L’affaire a pris un tour très sérieux, avec le dépôt d’une plainte des parents au nom de Blake et des 1800 autres élèves utilisant les mêmes ordinateurs portables dans ce district scolaire.


Le FBI a lancé une enquête. L’Electronic Frontier Foundation s’est aussi lancé dans la bataille, et a témoigné devant le Congrès pour que de nouvelles lois protégeant la vie privée soient adoptées contre la vidéo-surveillance cachée.

Espionner des jeunes élèves dans l’intimité de leurs chambres, par le biais de leurs webcams, offre un énorme potentiel aux gens malintentionnés… Je n’ai pas besoin de vous faire un dessin.

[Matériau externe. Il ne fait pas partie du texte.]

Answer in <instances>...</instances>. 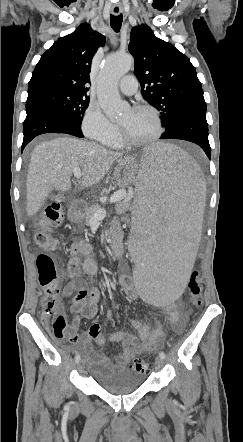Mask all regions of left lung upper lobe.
Returning <instances> with one entry per match:
<instances>
[{"mask_svg": "<svg viewBox=\"0 0 243 442\" xmlns=\"http://www.w3.org/2000/svg\"><path fill=\"white\" fill-rule=\"evenodd\" d=\"M128 49L134 57L142 95L160 111L163 126L183 107L205 103L201 83L188 57L157 38L147 25L132 29Z\"/></svg>", "mask_w": 243, "mask_h": 442, "instance_id": "1", "label": "left lung upper lobe"}]
</instances>
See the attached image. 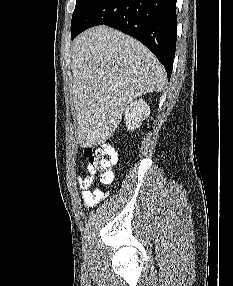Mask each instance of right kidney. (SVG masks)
Returning <instances> with one entry per match:
<instances>
[{"mask_svg": "<svg viewBox=\"0 0 233 286\" xmlns=\"http://www.w3.org/2000/svg\"><path fill=\"white\" fill-rule=\"evenodd\" d=\"M150 114V107L143 99L131 102L125 110V121L128 130L133 131L138 128L142 121Z\"/></svg>", "mask_w": 233, "mask_h": 286, "instance_id": "obj_1", "label": "right kidney"}]
</instances>
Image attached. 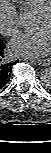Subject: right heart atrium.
Segmentation results:
<instances>
[{"label": "right heart atrium", "mask_w": 51, "mask_h": 153, "mask_svg": "<svg viewBox=\"0 0 51 153\" xmlns=\"http://www.w3.org/2000/svg\"><path fill=\"white\" fill-rule=\"evenodd\" d=\"M20 29L19 13L10 0H0V33L6 37L16 35Z\"/></svg>", "instance_id": "1"}]
</instances>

Que cette affaire ne soit qu’un cas exceptionnel, ou bien qu’elle révèle un phénomène plus ample, aujourd’hui rampant, mais en voie de généralisation, est une question qui vaut la peine qu’on s’y arrête.

Je pense que ce que révèle aujourd’hui le WebcamGate n’est qu’une amorce d’un mouvement global vers la transparence absolue des vies aux regards panoptiques, inquisiteurs des éducateurs, des policiers, des agents de toute obédience,… et aux actions variées des malfaisants de toutes sortes.

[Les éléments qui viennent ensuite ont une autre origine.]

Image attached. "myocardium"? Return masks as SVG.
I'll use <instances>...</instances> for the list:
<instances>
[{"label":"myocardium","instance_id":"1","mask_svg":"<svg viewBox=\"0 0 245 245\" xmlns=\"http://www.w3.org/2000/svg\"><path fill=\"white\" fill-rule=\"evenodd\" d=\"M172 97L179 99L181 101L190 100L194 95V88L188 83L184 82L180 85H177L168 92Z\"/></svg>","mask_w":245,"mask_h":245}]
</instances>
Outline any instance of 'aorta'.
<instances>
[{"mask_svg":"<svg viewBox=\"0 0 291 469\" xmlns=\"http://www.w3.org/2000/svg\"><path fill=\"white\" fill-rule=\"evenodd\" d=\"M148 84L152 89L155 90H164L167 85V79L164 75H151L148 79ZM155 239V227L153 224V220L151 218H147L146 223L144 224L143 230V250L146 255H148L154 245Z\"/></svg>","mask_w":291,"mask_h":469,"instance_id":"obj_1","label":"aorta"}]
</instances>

Rien de nos vies ne doit plus échapper au « système » panoptique


L’idée de transparence est très calviniste. Les êtres purs n’ont pas besoin de rideaux aux fenêtres. Mais aujourd’hui Calvin offrirait lui-même une certaine opacité par rapport aux normes contemporaines !

La tendance lourde (rendue évidente par l’alliance objective entre le « tout-sécuritaire » et les immenses profits techno-post-industriels de l’appropriation mercantile du domaine personnel) est que rien de nos vies ne doit plus échapper au « système » panoptique, pan-acoustique et pan-gnostique que nous renforçons volontairement année après année.

Généralisons. La société tout entière est en train de devenir l’otage d’une accumulation inouïe de données, et d’images personnelles, favorisée par des techniques d’intrusion de plus en plus violentes, systématiques et radicales, le tout étant favorisé par une sorte d’idéologie crypto-calviniste, selon laquelle seuls ceux qui ont quelque chose à se reprocher ou à cacher peuvent vouloir exiger des lois fortement répressives et dissuasives contre toute atteinte à la vie privée.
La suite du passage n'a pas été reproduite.